Game-dependent sure. But even your most action-packed table-top adventure is going to be hard-pressed to collect as much loot in the span of an hour as Diablo or Mass Effect gives you in a matter of minutes. Your DM also in most cases is not going to force you to waste time creating inventory for old loot/garbage weapons, which many cRPG's go out of their way to encourage.
The characters simply don't pick up that loot. Much like in TES games - most of the loot is left behind, uncollected. As it should be.
Picking up everything just because it's there is dumb. Which makes games with auto-loot extra dumb.
The thing with loot, though, is that there should be useful items all through the world. The mistake comes in expecting players to collect every last thing. What CRPGs should do, I think, is severely limit inventory, but offer tons of loot. In a tabletop game, a decent GM would enforce weight limits, and make you deal with the wagon caravan of +1 swords you're hauling around everywhere. Feeding those pack animals gets expensive, and sometimes kobolds shoot them with poisoned arrows. really, carrying all that loot isn't worth the trouble.
But that doesn't mean it shouldn't exist. Because you never know when you might need something.
Quite a few cRPG's are designed with that style: Baldur's Gate, Fallout, Elder Scrolls. The "no direction, do whatever you want" has quite often been a selling point for many of these games.
My first CRPG was like that. Questron offered no direction at all until you'd managed to gain a level, and then the only direction was when you spoke to any merchant, he would say, "Mesron wants to see you." Mesron was the King's court wizard, but the game contained no accurate maps (and no maps at all outside the castle), so even if you wanted to go find Mesron it wasn't clear how you could do that.
I loved that game. Someone should port it to Android or something.

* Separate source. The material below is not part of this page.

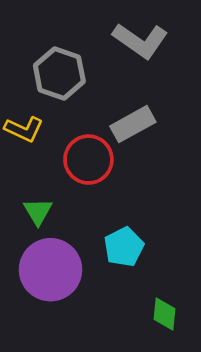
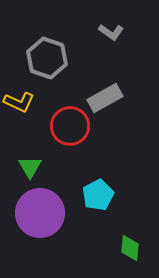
gray L-shape: (140, 41) -> (111, 32), size x0.6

Your DM is not going to stop you going West (except when he does, which feasibly speaking he can do since he's the DM, but ideally he'll get creative about it), but your DM is also going to be trying to give you relevant motives for why you should be dealing with the adventure, based on your character concept. And in many cases, unless the players are going out of their way to be difficult, they'll latch on to some aspect of the DM's plot threads.
The DM might also just move the content he had planned to the west, so you'll find it regardless.